@hpvd opened this Issue on January 30th 2016

Sometimes more than one data source is available for description/documentation of the same activity.
In most cases the data source have different strength and also weakness.
But combining them, the image of reality is always better
than only using one source.

To give an example:
there is a place with two different cameras looking at it from two different directions.
One of the camera is a HD Color camera, mounted in a height of 10m and the other one is an black&white model, with lower resolution, mounted in a height of 2m, but it can make pictures also in the dark.

Both on their own can't document everything happening all day long on the place in perfect quality.
But together they doesn't miss anything.

The same situation exists when trying to track activities using Piwik:

In the future when Piwik will become a "universal activity tracker" with v3
but also today when tracking "only" websites.

With Piwik's java script tracking you can track many many details.
But there are things that may block Piwik's js: browser settings, browser add ons etc.

In this case these visits are not tracked.

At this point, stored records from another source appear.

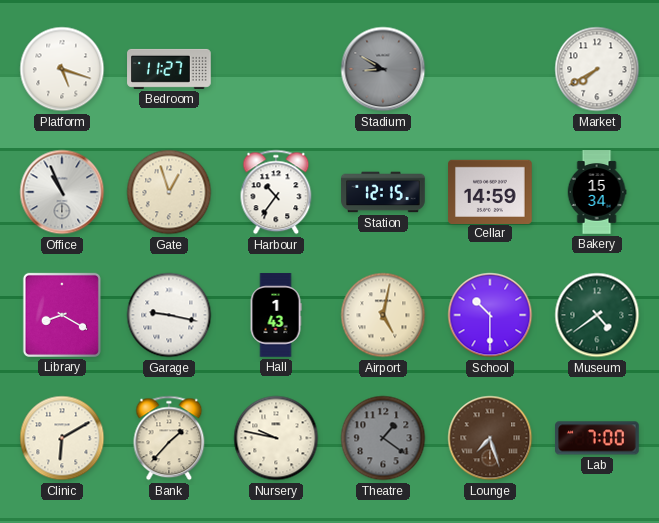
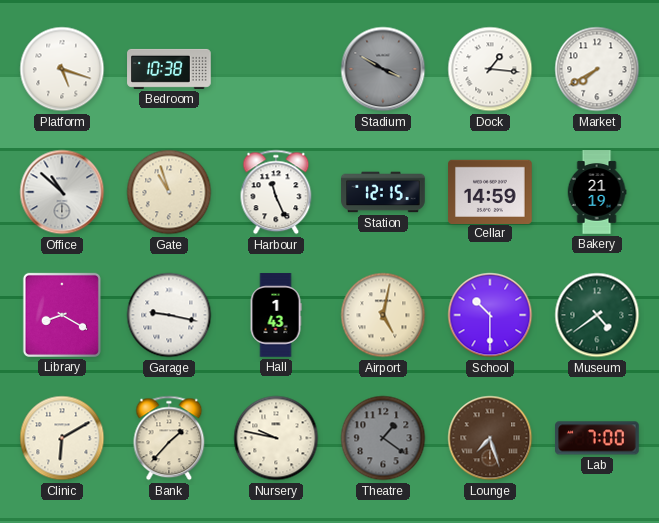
Bedroom: 11:27 -> 10:38
Stadium: 8:50 -> 3:50
Dock: none -> 1:16
Office: 10:56 -> 10:52
Gate: 12:57 -> 10:57
Harbour: 10:36 -> 11:26
Bakery: 15:34 -> 21:19
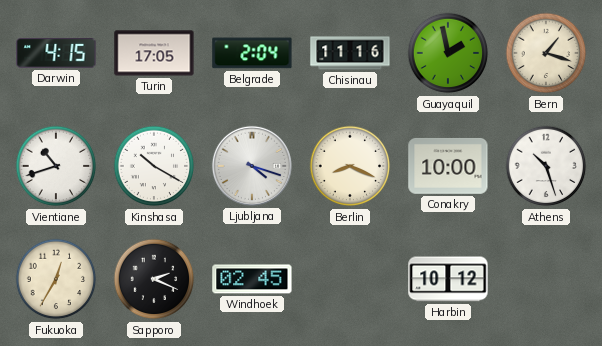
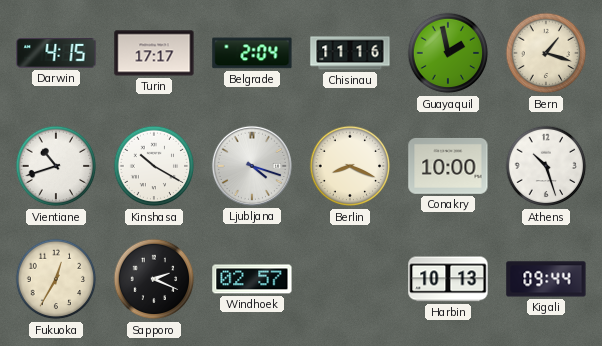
Turin: 17:05 -> 17:17
Windhoek: 02:45 -> 02:57
Harbin: 10:12 -> 10:13
Kigali: none -> 09:44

And what is even more worse from statistics pov:
one do not only not now what these visitors have done, but one do not know how many visits were missed.
With this some numbers in statistics like number of total visitors are bably broken.
This may have effects on other things like e.g.Conversion rate not only in ecommerce (numbers of vistors/reached goals), impression counting when doing advertisments, etc.

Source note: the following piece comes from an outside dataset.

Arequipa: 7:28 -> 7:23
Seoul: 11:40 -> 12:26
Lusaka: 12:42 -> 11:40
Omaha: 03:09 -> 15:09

With Piwik's analyses of server log files, all visitors are tracked -always.
But not with that great details js tracking can do.

=> So why not making it possible to use data from different source and combine
the best of both worlds to build a perfect image of reality?

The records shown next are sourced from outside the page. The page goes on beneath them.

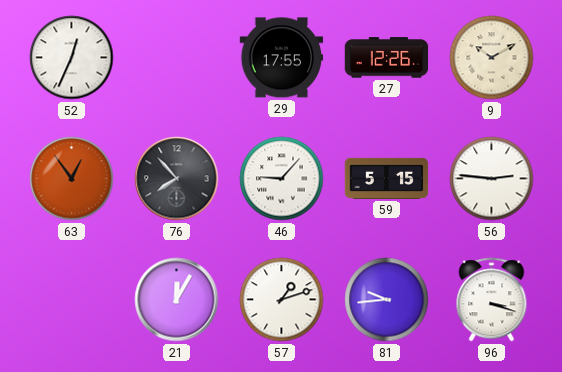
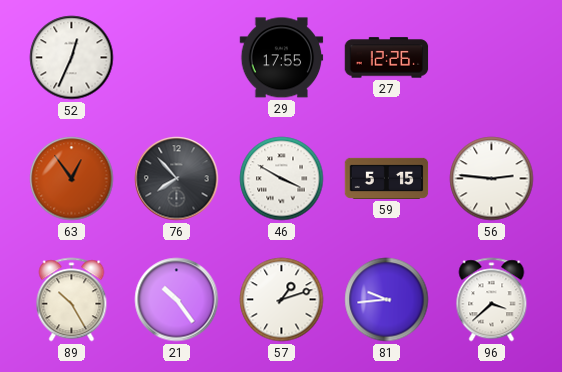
9: 10:10 -> none
46: 9:07 -> 3:50
89: none -> 10:25
21: 12:05 -> 10:24
96: 3:18 -> 3:38
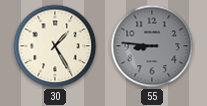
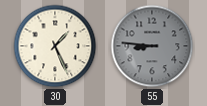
30: 1:25 -> 1:26
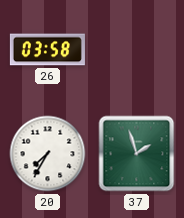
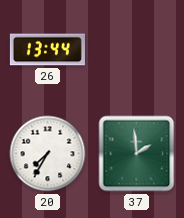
26: 03:58 -> 13:44
37: 1:57 -> 1:59
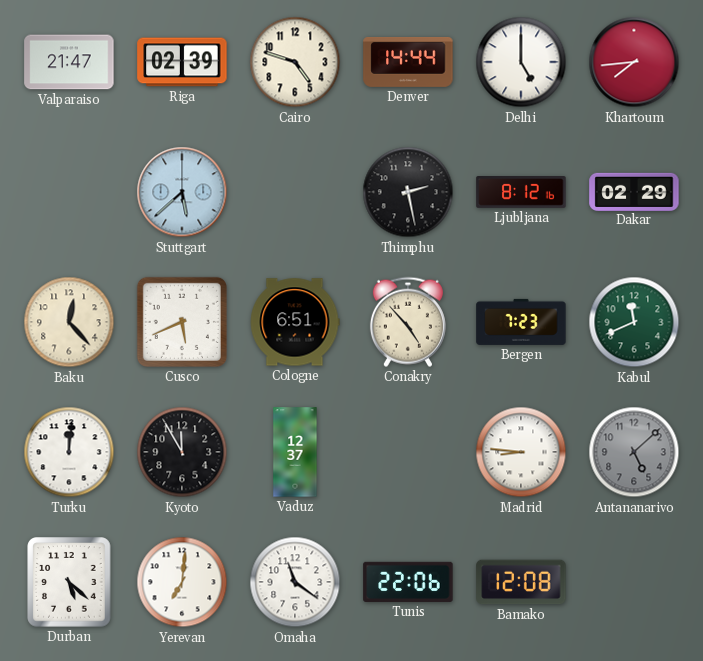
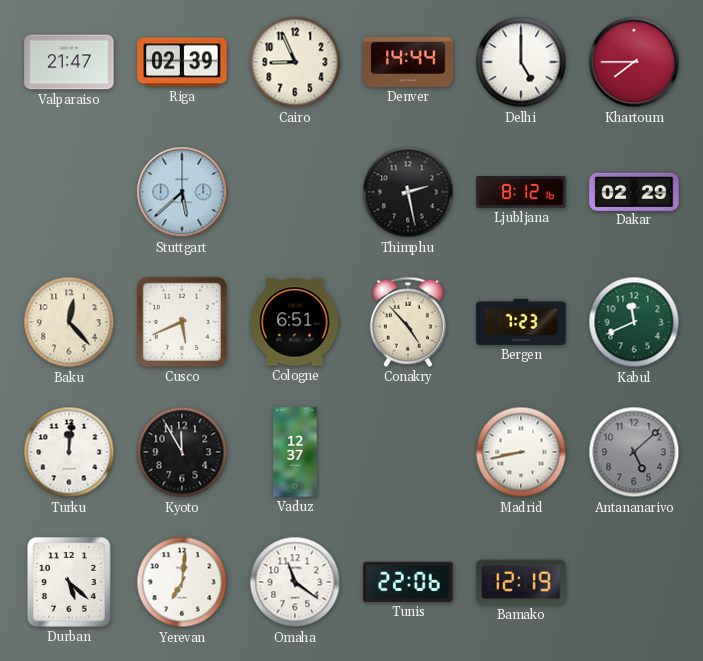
Cairo: 4:48 -> 8:56
Khartoum: 7:44 -> 7:45
Madrid: 8:46 -> 8:43
Bamako: 12:08 -> 12:19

When starting structural work on the core of Piwik for v3.0, it is a perfect point to think of these possibilities.

@tsteur commented on January 31st 2016 Owner

It's a great idea and would be an awesome feature indeed. However, technically probably quite difficult. I presume we won't find time to work on this soon as we can maybe provide more value by spending the time on some other features. It would be really cool if someone could but some thoughts on how it could work technically. Eg how can we 100% correctly match a user tracked with JS with some logs from the webserver. Not sure if it's possible, especially when requests are coming from same IP / company.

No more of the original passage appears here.